За такое решение проголосовали все. Ванята поколебался минуту и тоже поднял руку.

Письмо

Пробежало пять дней. Прыг-скок, прыг-скок и допрыгали до воскресенья.

Каждый день ждал Ванята, что все обнаружится, раскроется и ему намылят шею. Но — пронесло.

Теперь каяться не имело смысла. Все равно на поле ничего не исправишь. Ванята сделает выводы, учтет.
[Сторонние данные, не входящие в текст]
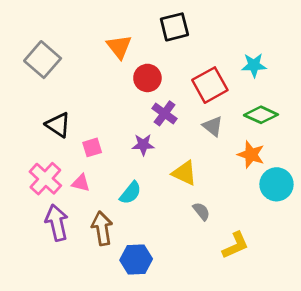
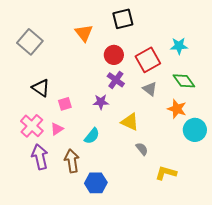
red circle: (147, 78) -> (114, 55), moved
green diamond: (261, 115) -> (184, 81), turned 30
pink triangle: (81, 183) -> (57, 129), turned -48
yellow L-shape: (235, 245) -> (166, 173), turned -140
Лопнуть на месте, если соврет и забудет эти слова!

В воскресенье Ванята первый раз в Козюркине пошел на рыбалку.

Он сел, нахохлившись, возле старой черной коряги и уставился на поплавок. Рядом с ним Марфенька в коричневом берете.

Два дня назад Ванята сообщил ей, что пойдет на речку, и показал заветный крючок.
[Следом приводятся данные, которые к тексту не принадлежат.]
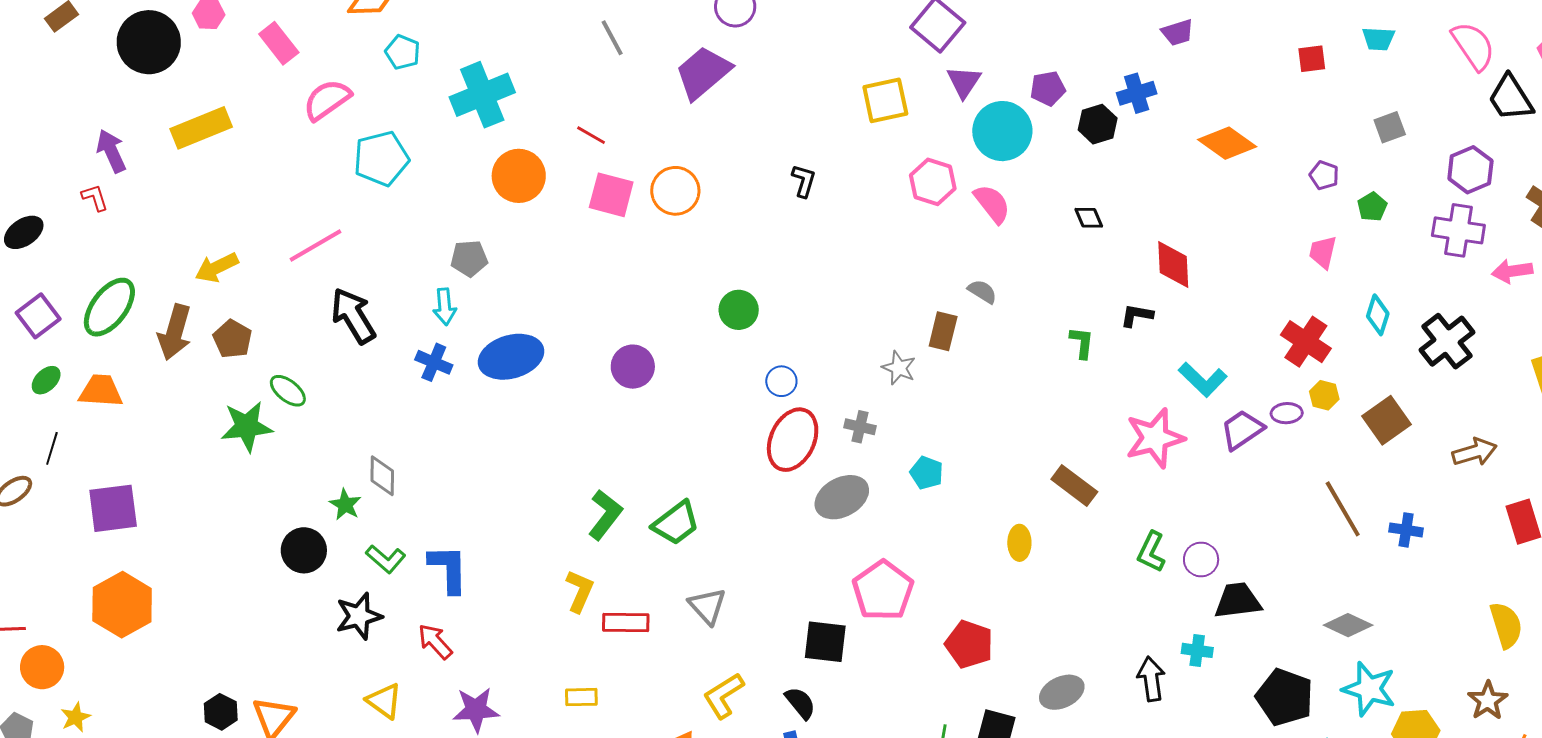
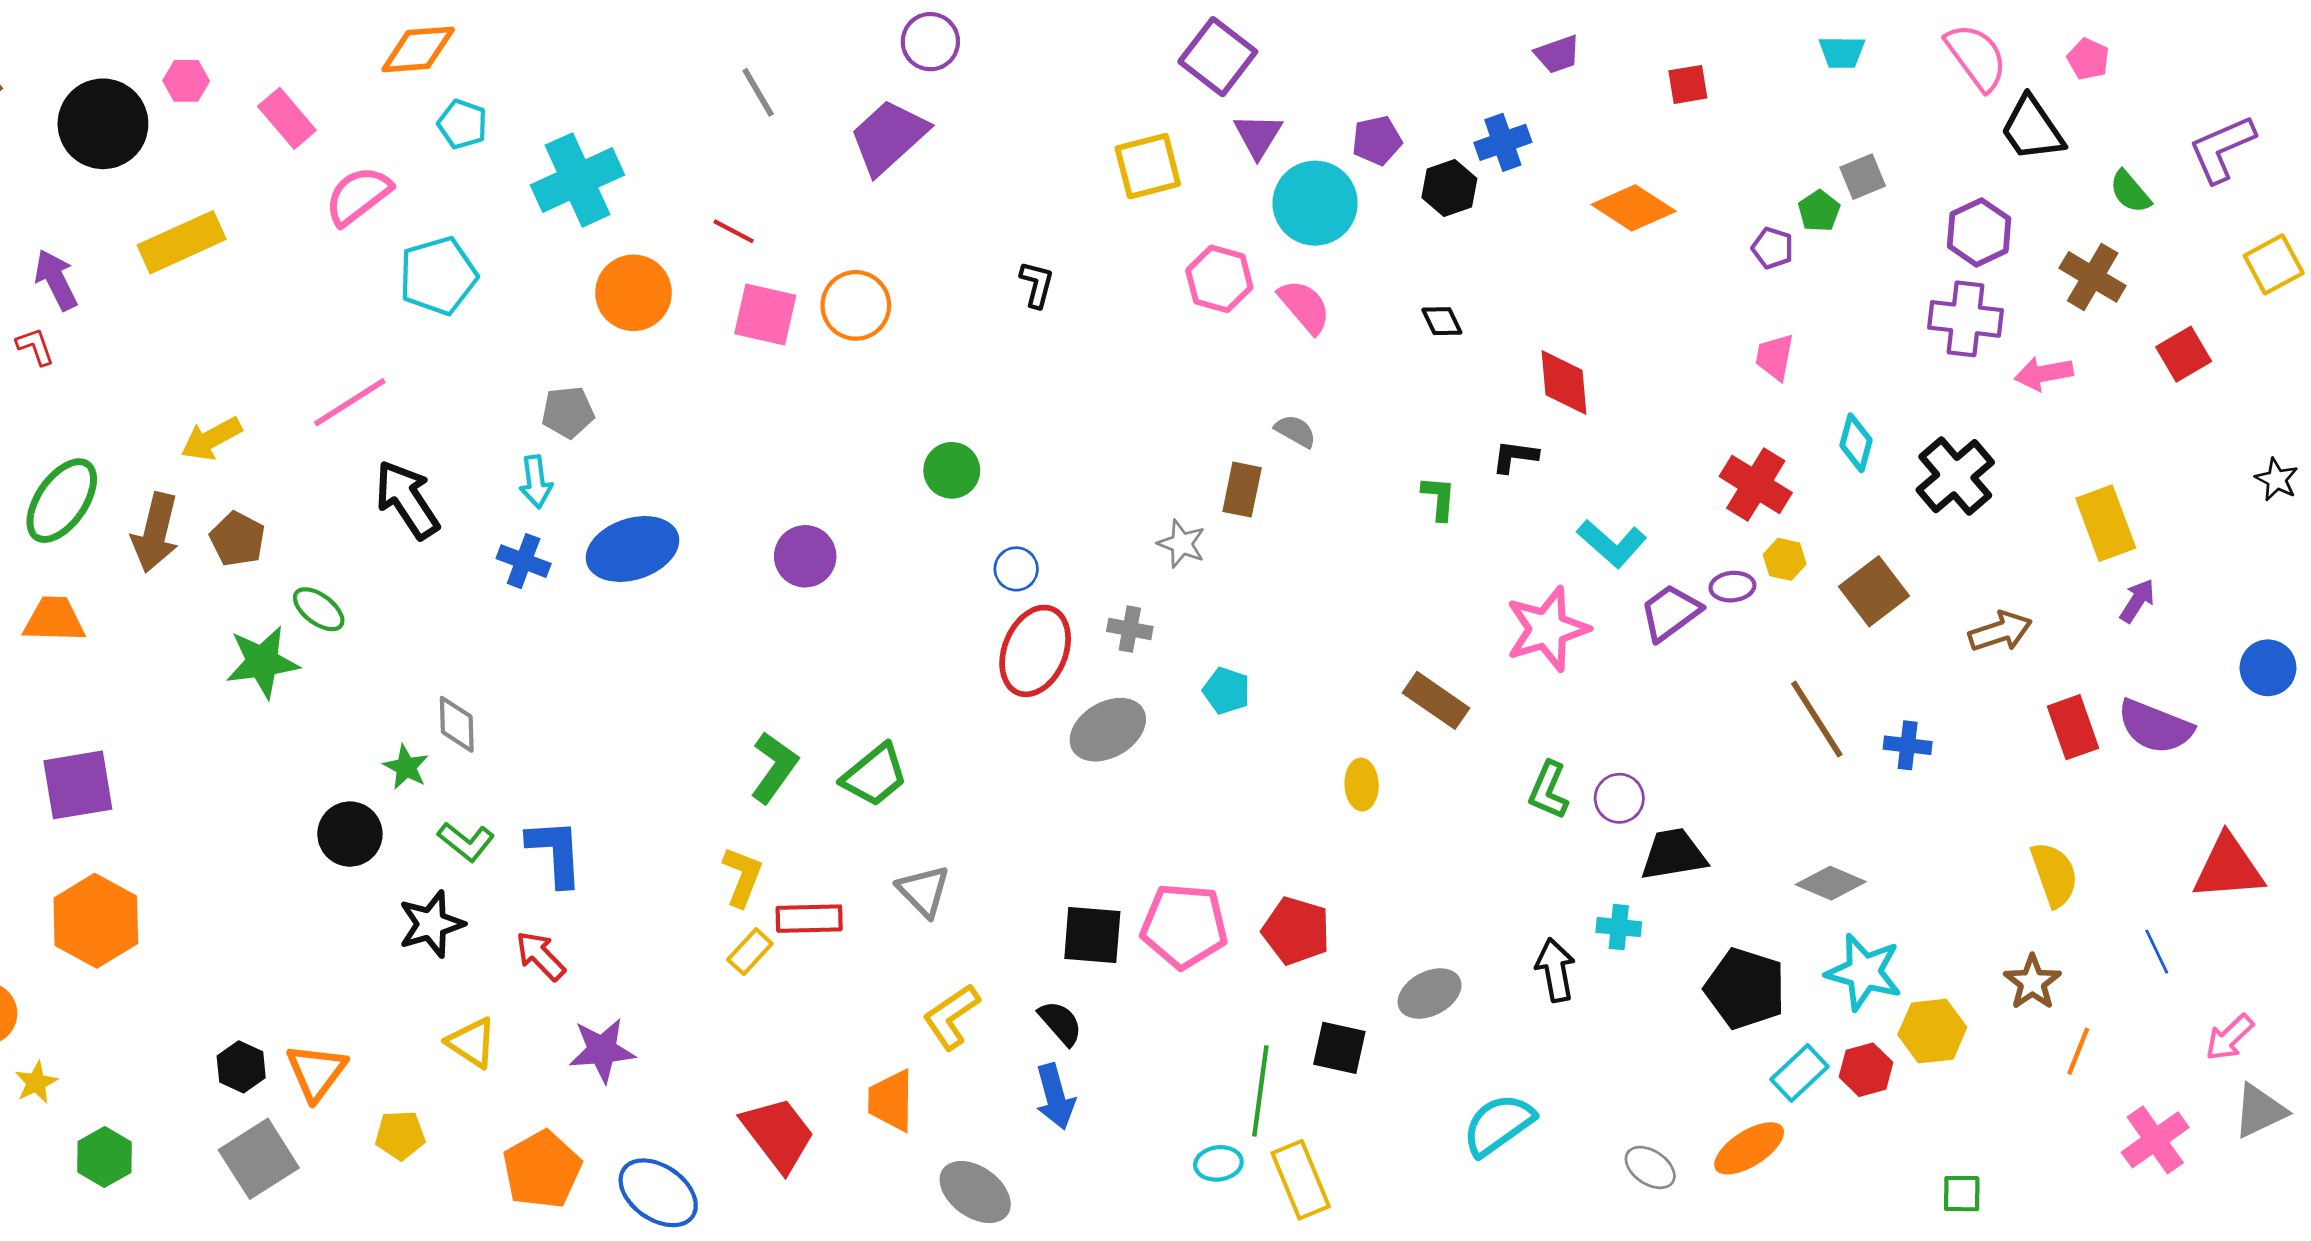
red square: (1312, 59) -> (1688, 84), moved
green pentagon: (1372, 207) -> (1819, 211), moved
pink pentagon: (883, 591) -> (1184, 926), moved, turned -30
yellow rectangle: (581, 697) -> (750, 952), moved, turned -44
«Если хочешь, можешь идти, — разрешил он. — Посмотришь, как я щук таскать буду».

Марфенька не знала, что рыбаки приглашают в компанию для отвода глаз. На самом деле они — заядлые молчуны. Но это не от прихоти и характера рыбаков, а от самой рыбы. Она не любит, когда рядом топают, разговаривают, шмыгают носом.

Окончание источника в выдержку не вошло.